Let me cite still another example: can you remember the early version of pineapple cake in Taiwan? It was harder. But today's makes use of Western butter-basting methods, which has made it more crumbly and better tasting. After having been improved, it is still one of Taiwan's most famous dishes-it's just better. If you insist on sticking with tradition, and insist on your own way, your food will just end up being inferior.
The new liberation of the taste buds
A special character of Taiwanese history is that at first the Han Chinese immigrants to Taiwan were entirely male, and in the early period Taiwan's food was extremely simple-basically just simple boiled foods like boiled sliced pork, fish balls and chopped boiled chicken. With this kind of foundation, it was very easy to accept any kind of foreign food. Absorbing diverse influences became the culinary culture.
On the other hand, there is strong regional character on the mainland, and it is quite a bit slower at opening up and absorbing new things, especially food. If you go to Shanghai, for example, you will find that more than 90% of the restaurants there offer local cuisine.
In the past few people from Sichuan ever got the chance to travel outside. It was very provincial, and people were quite conservative about their food. Yet times have changed. When locals go outside of their areas, and outsiders come in, people begin to make comparisons and contrasts.
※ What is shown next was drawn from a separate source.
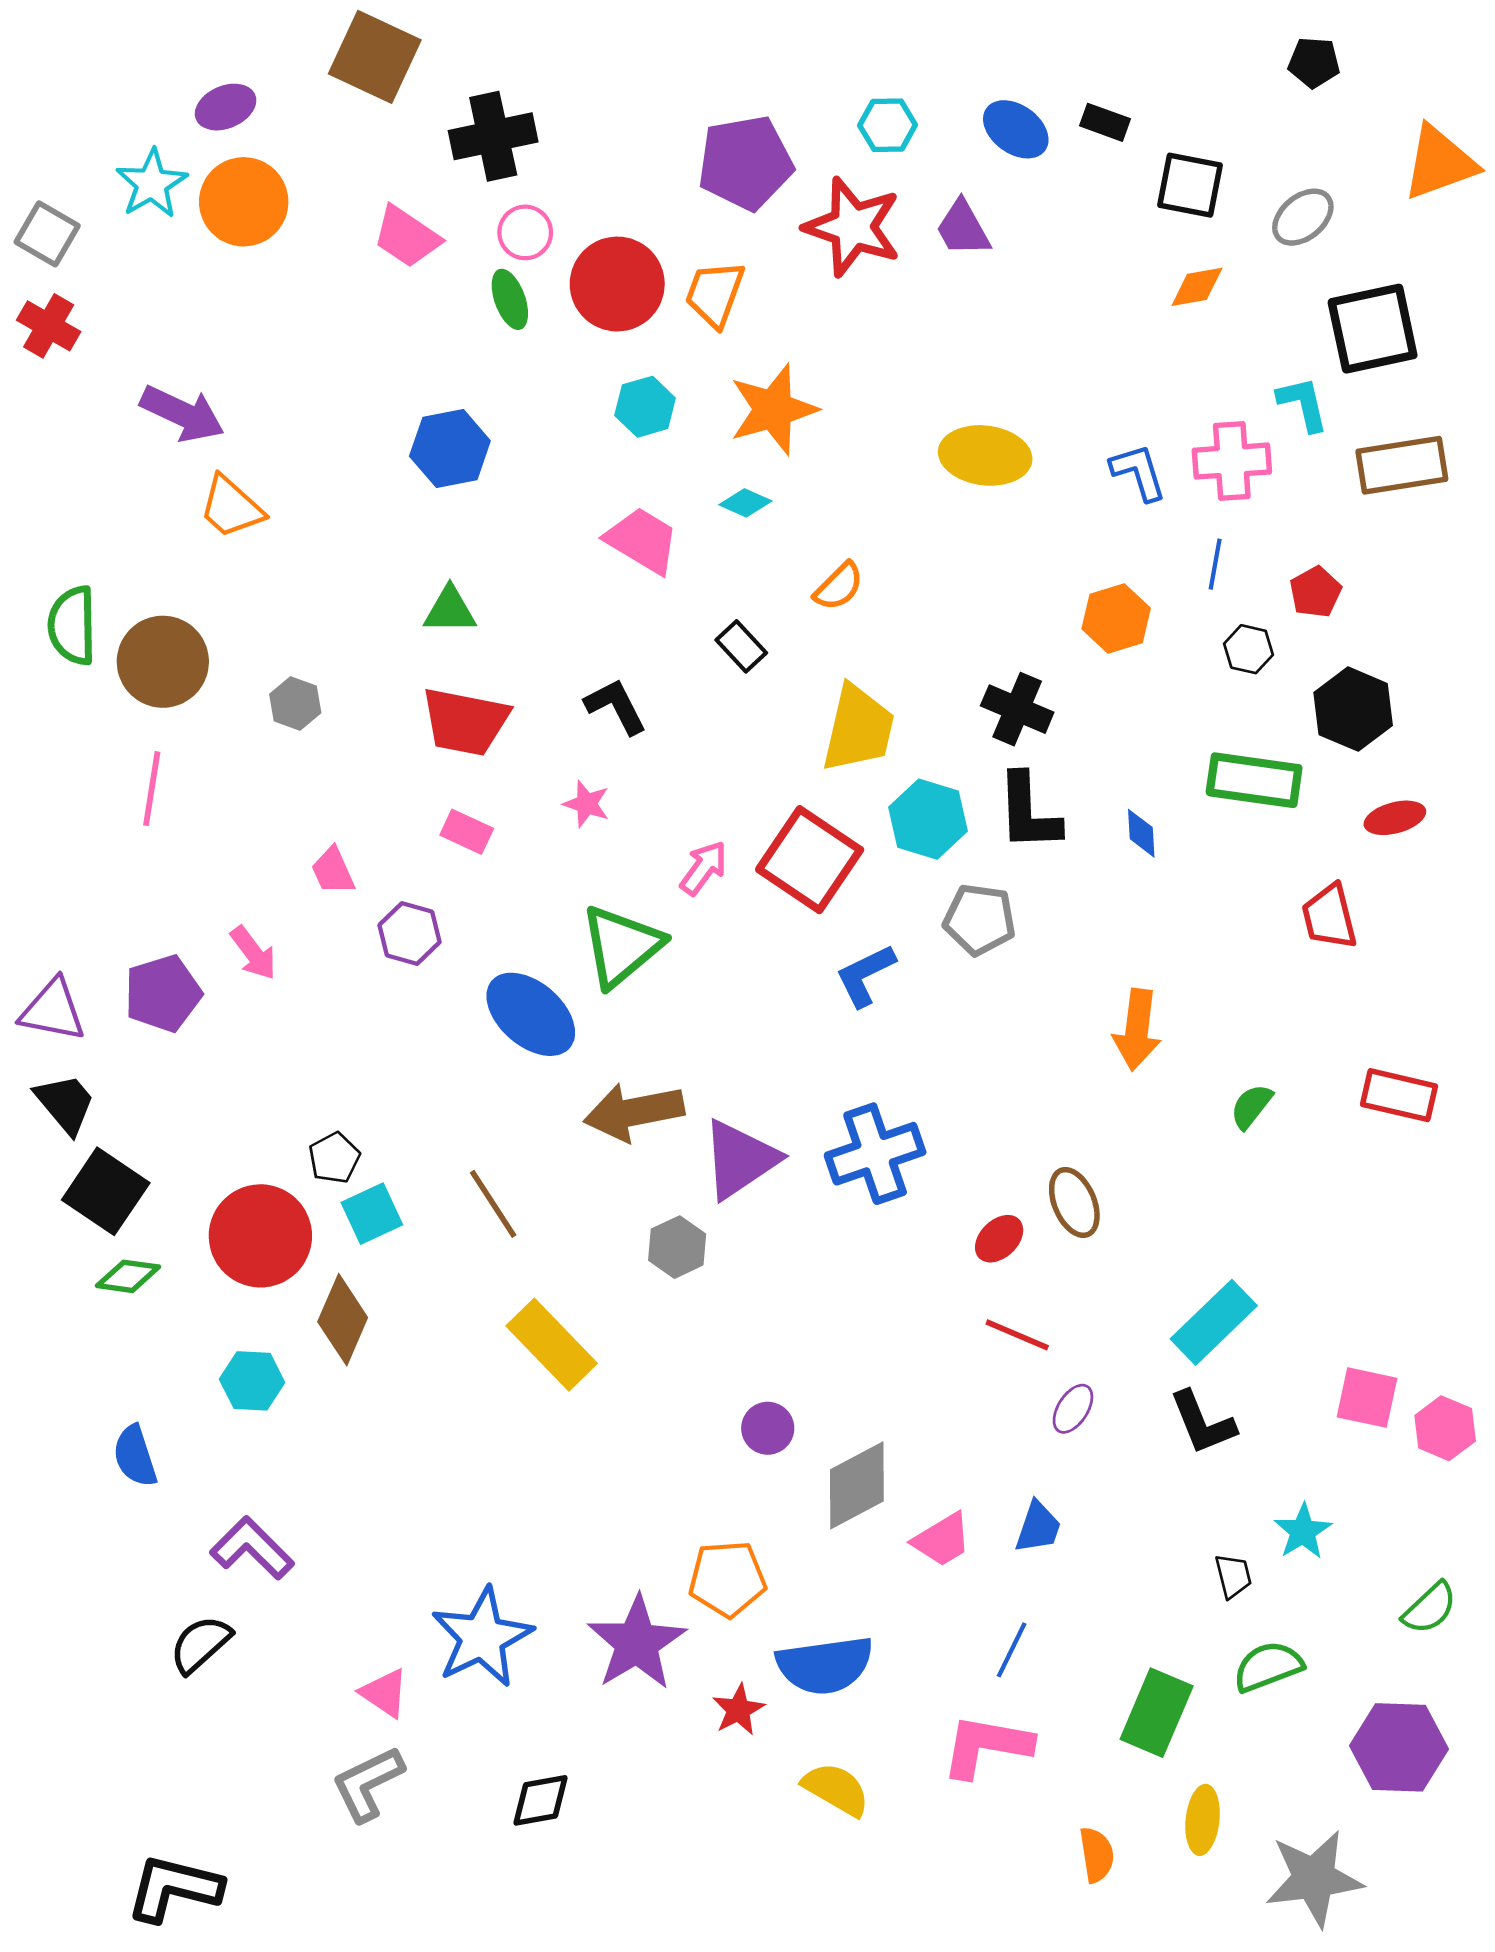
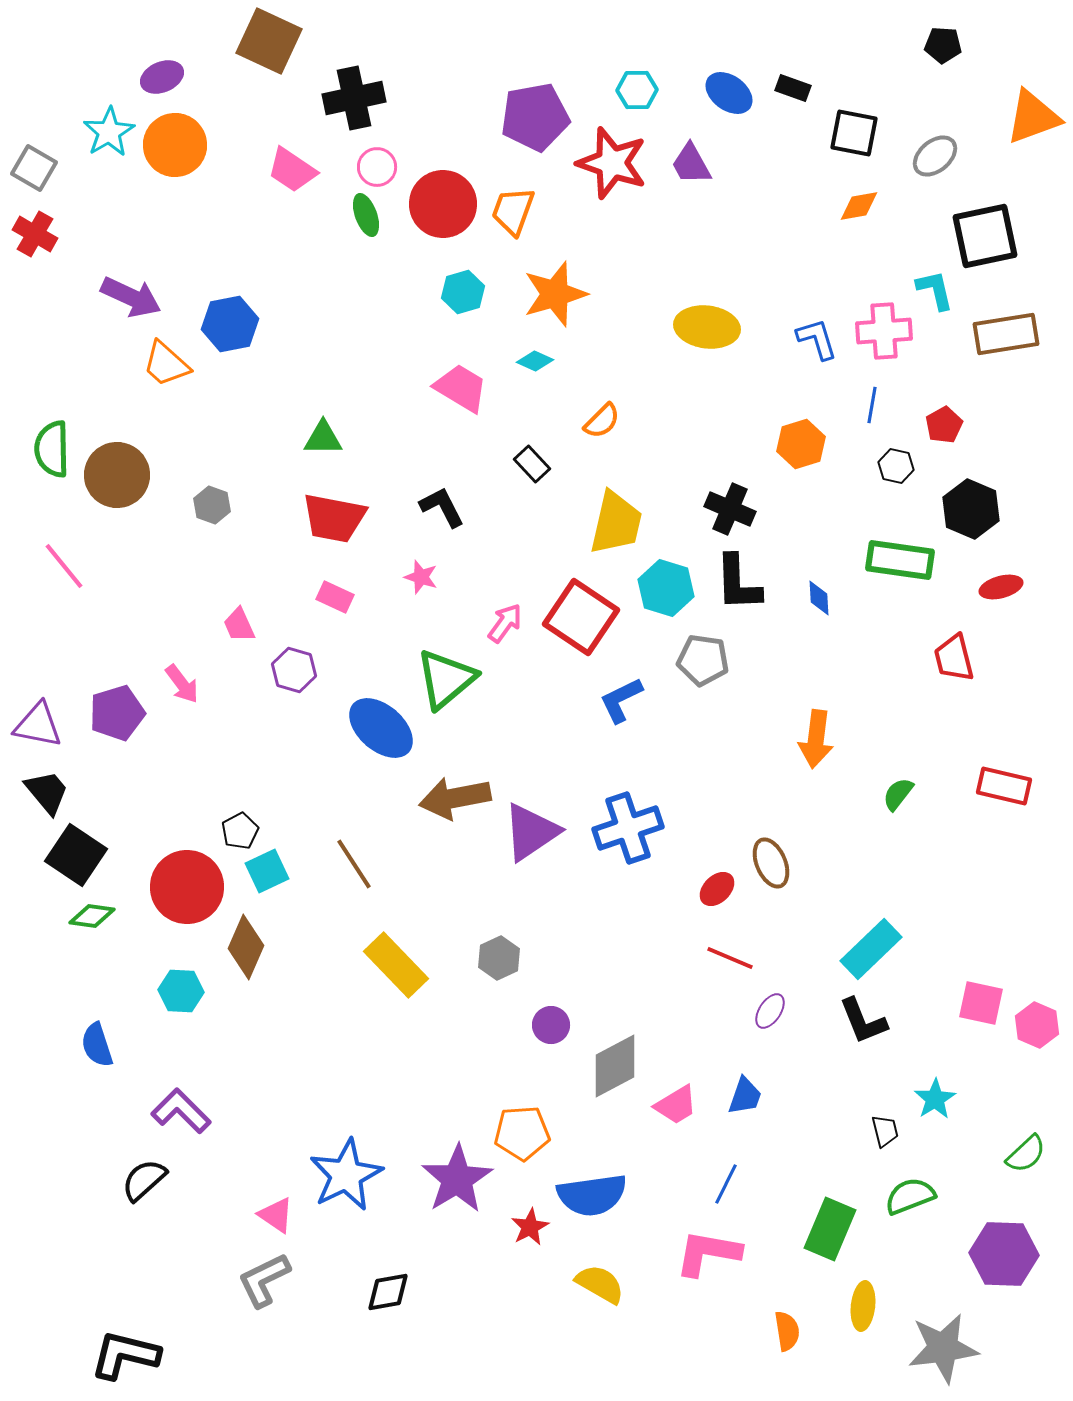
blue hexagon: (450, 448) -> (230, 324), moved
pink line: (152, 789) -> (64, 566), moved, turned -48
gray hexagon: (677, 1247) -> (499, 958), moved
Their horizons broaden and they start to become more discerning.
For instance, it used to be that our breakfasts were only fried dough sticks, steamed buns and soymilk, but kids today can eat hamburgers or sandwiches, and there are all kinds of flavors. Things don't stay where they started. Of course a Chinese-style steamed bun is a fine thing, but Western-style bread requires a greater understanding of how to make dough rise with yeast, and it allows for greater variations. And as a result, Chinese-style steamed buns have been marginalized. Today's chefs can't just understand Chinese food and hold to tradition. In certain situations, "tradition" is just another kind of obstacle and can stymie the development of culinary culture.
In the past cooks only had to work hard and be deft of hand with their technique. But that allowed for a blind spot. The new generation of chefs is different. They need to have sensitivity of taste. This is why many of the best chefs today didn't study as apprentices. To be able to jump over to a new career track requires a bit of genius. That genius is having a good sense of smell and taste and understanding how to create flavors from ingredients. It's like how a musician's genius doesn't come from committed practicing but from sensitivity to music.
Chinese food is alive
The trend in culinary directions is in creating a dialogue with ingredients. When good cooks look at a fish, they can almost converse with it: Where does it come from? How old is it? When did it die? A good chef will know these answers just by looking at it. Is the salmon from Japan, Canada, or Norway? A good chef must understand the seasonal changes occurring in every corner of the world, understand the culinary map of the world, know that in France during the summer oysters aren't fat and can easily go bad, so that you should go to the southern hemisphere to Australia to get oysters.
In the past Taiwanese food absorbed the flavors of regional cuisines throughout China. Recently, Taiwanese food has been boldly innovating, embracing the best flavors and ingredients.